# Ipad et consultation de fichiers synchronisés,hors connexion



## fifinou (11 Novembre 2012)

Bonjour,

Je suis propriétaire d'un macbook pro 2.53 Ghz sous Mac Os X 10.6.8
Je suis prof à domicile et j'aimerais m'acheter un Ipad pour m'éviter de trimballer partout mon ordinateur. 
Seulement, j'aimerais être sûr d'une chose avant cet achat.

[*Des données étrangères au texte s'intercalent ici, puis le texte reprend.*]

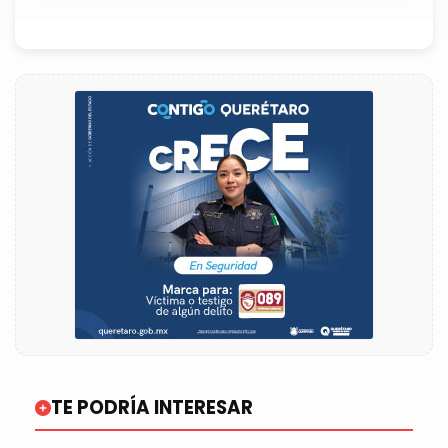
TE PODRÍA INTERESAR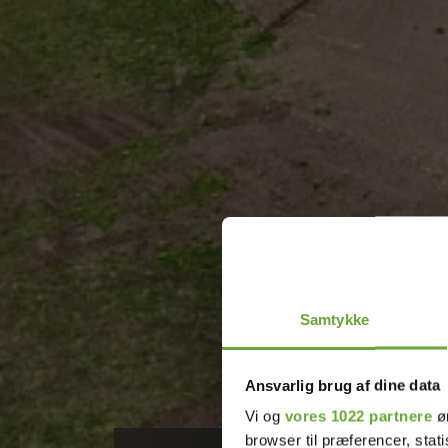
Samtykke
Ansvarlig brug af dine data
Vi og
vores 1022 partnere
øn
browser til præferencer, stat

Je prépare tous mes cours sous word ou PPt (j'ai le pack office pour Mac). 
Pendant mes cours, j'ai besoin d'avoir accès à ces fichiers hors connexion (je n'ai pas accès au wi-fi chez mes élèves). Pour le moment ils sont tous sur mon disque dur (avec une sauvegarde time machine bien sûr).
j'ai cru comprendre qu'avec dropbox ou icloud il était possible de synchroniser mes fichiers à la fois sur mon mac et sur l'ipad. Je sais que pour utiliser Icloud il faudra que je passe sous moutain Lion.
Pouvez vous me confirmer qu'il existe un moyen de transférer des fichiers word ou PPt sur un Ipad *et d'y avoir accès hors Wi-Fi *?? J'ai juste besoin de pouvoir les ouvrir pendant mes cours, pas de les modifier.
Est ce que passer par Icloud est la meilleure solution ? dropbox c'est comment ?
Merci d'avance pour vos réponses.


----------



## Lauange (12 Novembre 2012)

Bonjour

Oui, je le fais à partir de l'application goodreader. Je transfere les fichiers (word ou ppt) sur l'Ipad et je peux travailler avec sans être connecté par wifi.


----------



## fifinou (12 Novembre 2012)

Merci pour ta réponse.
je suis allé dans un apple store en septembre à Paris (j'habite outre mer) et le vendeur m'a raconté n'importe quoi. Il m'a dit que ce n'était pas possible mais je me disais bien qu'il y avait un truc qui clochait.
je vais étudier ça !

---------- Nouveau message ajouté à 11h20 ---------- Le message précédent a été envoyé à 11h13 ----------

par contre, j'ai oublié de te demander, tu passes par quoi pour transférer tes fichiers sur l'ipad ? Icloud ? dropbox ? autre ?


----------